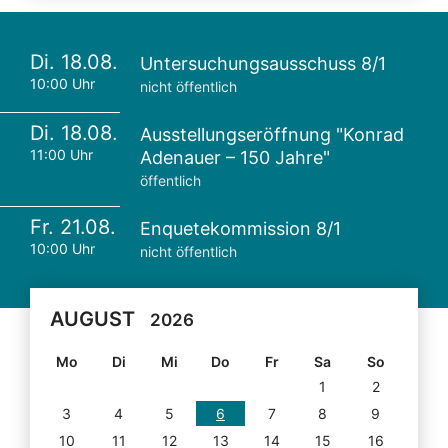
Di. 18.08.
Untersuchungsausschuss 8/1
10:00 Uhr
nicht öffentlich
Di. 18.08.
Ausstellungseröffnung "Konrad
11:00 Uhr
Adenauer – 150 Jahre"
öffentlich
Fr. 21.08.
Enquetekommission 8/1
10:00 Uhr
nicht öffentlich
AUGUST
2026
Mo
Di
Mi
Do
Fr
Sa
So
1
2
3
4
5
6
7
8
9
10
11
12
13
14
15
16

**Problem to solve**
Copy the records exactly, leaving out every picture.

**Solution to this exercise**
Di. 18.08.
Untersuchungsausschuss 8/1
10:00 Uhr
nicht öffentlich
Di. 18.08.
Ausstellungseröffnung "Konrad
11:00 Uhr
Adenauer – 150 Jahre"
öffentlich
Fr. 21.08.
Enquetekommission 8/1
10:00 Uhr
nicht öffentlich
AUGUST
2026
Mo
Di
Mi
Do
Fr
Sa
So
1
2
3
4
5
6
7
8
9
10
11
12
13
14
15
16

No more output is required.